(PROVIDED RECORDS Opens)
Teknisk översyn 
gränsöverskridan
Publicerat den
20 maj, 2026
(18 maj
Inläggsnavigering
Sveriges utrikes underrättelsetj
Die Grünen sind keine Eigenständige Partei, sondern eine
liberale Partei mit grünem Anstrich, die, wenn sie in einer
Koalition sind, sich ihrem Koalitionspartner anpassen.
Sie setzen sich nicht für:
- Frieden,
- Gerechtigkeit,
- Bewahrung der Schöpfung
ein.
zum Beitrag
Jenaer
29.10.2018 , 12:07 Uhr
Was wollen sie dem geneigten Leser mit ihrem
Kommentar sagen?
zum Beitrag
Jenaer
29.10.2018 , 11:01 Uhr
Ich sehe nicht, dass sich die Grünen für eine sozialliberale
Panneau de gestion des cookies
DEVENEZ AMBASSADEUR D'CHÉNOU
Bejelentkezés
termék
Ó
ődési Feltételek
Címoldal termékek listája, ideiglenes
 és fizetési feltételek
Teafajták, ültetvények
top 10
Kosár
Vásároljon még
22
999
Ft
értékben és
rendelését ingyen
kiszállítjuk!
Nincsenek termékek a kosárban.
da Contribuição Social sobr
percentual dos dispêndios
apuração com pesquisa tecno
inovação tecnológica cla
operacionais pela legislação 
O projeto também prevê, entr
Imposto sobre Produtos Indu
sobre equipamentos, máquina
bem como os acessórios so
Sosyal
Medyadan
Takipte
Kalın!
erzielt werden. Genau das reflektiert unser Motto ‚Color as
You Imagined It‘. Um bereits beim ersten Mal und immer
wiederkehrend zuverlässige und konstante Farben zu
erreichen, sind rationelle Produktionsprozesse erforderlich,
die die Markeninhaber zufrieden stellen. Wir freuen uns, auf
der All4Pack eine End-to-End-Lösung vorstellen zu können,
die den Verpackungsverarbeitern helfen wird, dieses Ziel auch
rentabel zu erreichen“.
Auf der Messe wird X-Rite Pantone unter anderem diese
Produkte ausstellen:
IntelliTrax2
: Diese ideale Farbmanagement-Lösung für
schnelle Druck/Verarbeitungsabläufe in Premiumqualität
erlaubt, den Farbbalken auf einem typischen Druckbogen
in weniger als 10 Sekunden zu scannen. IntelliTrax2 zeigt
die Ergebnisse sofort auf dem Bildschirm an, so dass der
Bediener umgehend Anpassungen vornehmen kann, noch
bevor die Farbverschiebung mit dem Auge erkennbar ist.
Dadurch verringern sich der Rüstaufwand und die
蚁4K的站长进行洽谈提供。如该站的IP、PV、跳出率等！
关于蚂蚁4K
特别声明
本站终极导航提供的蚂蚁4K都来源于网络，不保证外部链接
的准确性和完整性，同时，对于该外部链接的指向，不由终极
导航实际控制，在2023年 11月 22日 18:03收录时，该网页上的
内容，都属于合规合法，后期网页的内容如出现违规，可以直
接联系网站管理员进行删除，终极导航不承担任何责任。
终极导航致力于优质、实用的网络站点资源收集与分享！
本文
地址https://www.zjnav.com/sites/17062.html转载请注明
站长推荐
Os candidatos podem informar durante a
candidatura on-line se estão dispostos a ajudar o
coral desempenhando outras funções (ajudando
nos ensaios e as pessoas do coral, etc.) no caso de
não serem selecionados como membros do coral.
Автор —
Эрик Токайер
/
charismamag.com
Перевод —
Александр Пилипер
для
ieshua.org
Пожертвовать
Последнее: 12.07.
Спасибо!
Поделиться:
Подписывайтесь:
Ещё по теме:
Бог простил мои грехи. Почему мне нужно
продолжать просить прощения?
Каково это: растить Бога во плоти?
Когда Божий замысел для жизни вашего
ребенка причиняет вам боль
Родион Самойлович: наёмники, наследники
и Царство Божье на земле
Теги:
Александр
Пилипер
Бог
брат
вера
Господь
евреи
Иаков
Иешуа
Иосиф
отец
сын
(PROVIDED RECORDS Closes)
WORK INSTRUCTION.
Word for word, restate the data above from its first line down to and including the line with "Koalition sind, sich".

FINISHED EXERCISE.
Teknisk översyn 
gränsöverskridan
Publicerat den
20 maj, 2026
(18 maj
Inläggsnavigering
Sveriges utrikes underrättelsetj
Die Grünen sind keine Eigenständige Partei, sondern eine
liberale Partei mit grünem Anstrich, die, wenn sie in einer
Koalition sind, sich ihrem Koalitionspartner anpassen.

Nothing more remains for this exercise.